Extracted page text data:
============

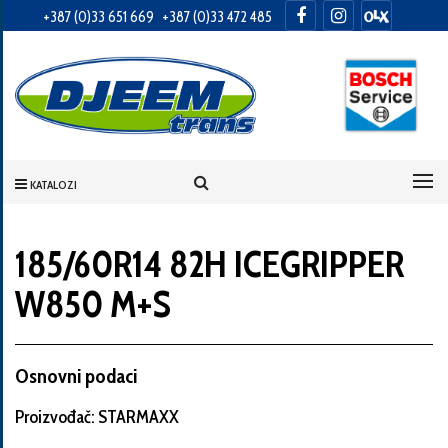
+387 (0)33 651 669
+387 (0)33 472 485
Informacije
o
Vama
KATALOZI
Vaše
ime
185/60R14 82H ICEGRIPPER
W850 M+S
Vaša
adresa
Osnovni podaci
Proizvođač: STARMAXX
Broj
telefona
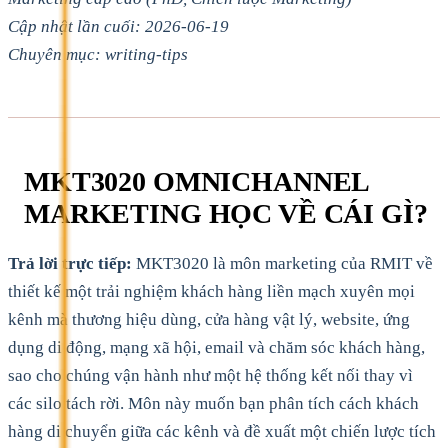
Cập nhật lần cuối: 2026-06-19
Chuyên mục: writing-tips
MKT3020 OMNICHANNEL
MARKETING HỌC VỀ CÁI GÌ?
Trả lời trực tiếp:
MKT3020 là môn marketing của RMIT về
thiết kế một trải nghiệm khách hàng liền mạch xuyên mọi
kênh mà thương hiệu dùng, cửa hàng vật lý, website, ứng
dụng di động, mạng xã hội, email và chăm sóc khách hàng,
sao cho chúng vận hành như một hệ thống kết nối thay vì
các silo tách rời. Môn này muốn bạn phân tích cách khách
hàng di chuyển giữa các kênh và đề xuất một chiến lược tích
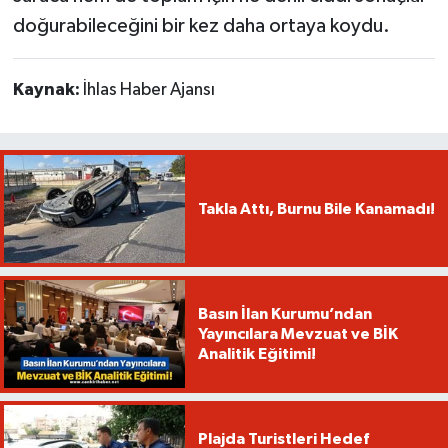
doğurabileceğini bir kez daha ortaya koydu.
Kaynak:
İhlas Haber Ajansı
Takla Attı, Burnu Bile Kanamadı!
Basın İlan Kurumu’ndan
Yayıncılara Mevzuat ve BİK
Analitik Eğitimi!
Plajda Turistleri Hedef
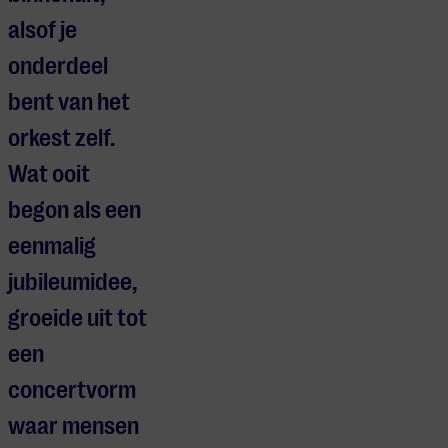
alsof je
onderdeel
bent van het
orkest zelf.
Wat ooit
begon als een
eenmalig
jubileumidee,
groeide uit tot
een
concertvorm
waar mensen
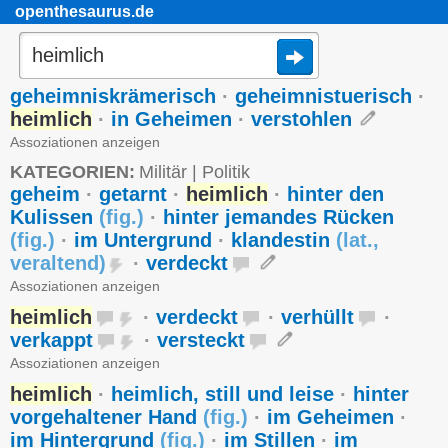
openthesaurus.de
geheimniskrämerisch
·
geheimnistuerisch
·
heimlich
·
in Geheimen
·
verstohlen
Assoziationen anzeigen
KATEGORIEN:
Militär
|
Politik
geheim
·
getarnt
·
heimlich
·
hinter den
Kulissen
(
fig.
)
·
hinter jemandes Rücken
(
fig.
)
·
im Untergrund
·
klandestin
(
lat.
,
veraltend
)
·
verdeckt
Assoziationen anzeigen
heimlich
·
verdeckt
·
verhüllt
·
verkappt
·
versteckt
Assoziationen anzeigen
heimlich
·
heimlich, still und leise
·
hinter
vorgehaltener Hand
(
fig.
)
·
im Geheimen
·
im Hintergrund
(
fig.
)
·
im Stillen
·
im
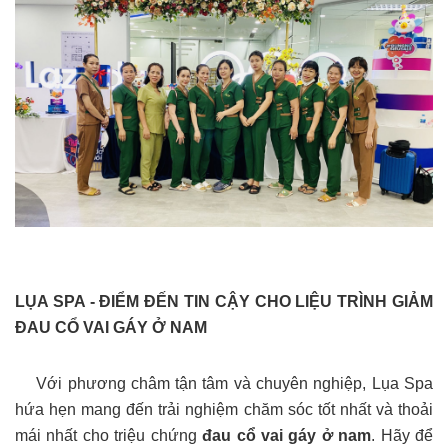
LỤA SPA - ĐIỂM ĐẾN TIN CẬY CHO LIỆU TRÌNH GIẢM
ĐAU CỔ VAI GÁY Ở NAM
Với phương châm tận tâm và chuyên nghiệp, Lụa Spa
hứa hẹn mang đến trải nghiệm chăm sóc tốt nhất và thoải
mái nhất cho triệu chứng
đau cổ vai gáy ở nam
. Hãy để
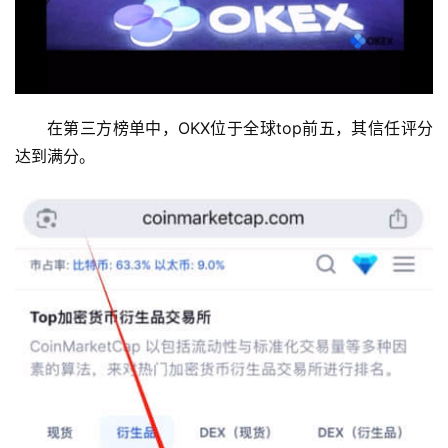
在第三方榜单中，OKX位于全球top前五，其信任评分
达到满分。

============

▶ [ACTIVITY]: Find "nghiệm" in the preceding records. Copy each line that holds it.

▶ [ANSWER]:
thiết kế một trải nghiệm khách hàng liền mạch xuyên mọi
hứa hẹn mang đến trải nghiệm chăm sóc tốt nhất và thoải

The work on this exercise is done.